Issue with gradient descent optimisation on CV gaussian system

Hi,

I’m trying to optimise classical fisher information from a gaussian system simulated using default.gaussian backend. I’m measuring the mean and variance and using that to generate the gaussian probability distribution classically which I then use to calculate the fisher information.

The problem arises when I try to optimise the circuit taking the Fisher Information matrix as the cost function. The qml.GradientDescentOptimizer just returns zero as the cost and doesn’t update the parameters. It doesn’t give an error or anything suggesting that the objective function is not differentiable.
I also tried changing the inital values and learning rate.

What could be the problem here?

Thanks in advance :slight_smile:

-Kannan

Hi @Kannan! Welcome to the Xanadu forum! :wave:

It’s difficult for me pin down the issue without taking a look at your code. Could you please share it so we can better assist you?

As a general piece of advice, the Fisher information matrix is a notably difficult cost function to work with because it can’t easily be expressed as an expectation value of a simple observable. As you noted, it requires taking gradients of individual outcome probabilities. It’s probably wise to be extra careful in this case.

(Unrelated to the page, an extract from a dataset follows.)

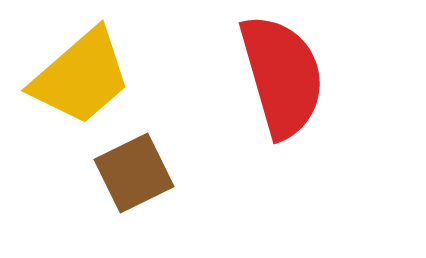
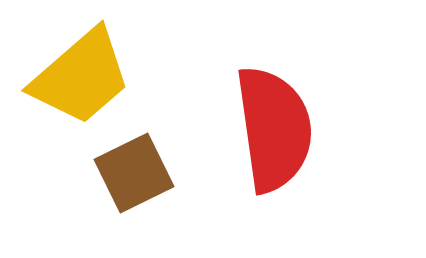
red semicircle: moved 8 px left, 53 px down; rotated 8 degrees clockwise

In the meantime, you may find this tutorial on quantum metrology helpful. It is described for qubit circuits, but it also makes use of the Fisher information matrix as the cost function.

Best,

Juan Miguel

Hi @jmarrazola,

Thank you for the suggestion. I figured out the issue, but I thought I’ll share it here so it may help others as well.

The problem was with a simple float point precision error. The gradient of the function was extremely small (of the order of 10^-30) compared to the inital step which was 0.1 and the learning rate was just 0.01.

So the step of the gradient descent optimization was going like:
0.1 - (0.01*1e-30)
which is computed to be 0.1 itself.

So I think this may be resolved by using an astronomical learnigng rate like 1e29 so that the step is comparable to initial state.

  • Kannan
1 Like

Hi @kannan_v,

I’m glad you identified that the gradient is extremely small. However, I’m not sure that using an extremely large learning rate is the way to go. Vanishing gradients, also known as barren plateaus, are a common problem in the optimization of quantum circuits. Are you observing that the model trains properly when setting such a large learning rate?

Ideally, your model should be such that the gradient is not vanishing. You may also want to experiment with changing the gates in your circuit, using different initial parameters, or even using gradient-free optimizers.

Best,

Juan Miguel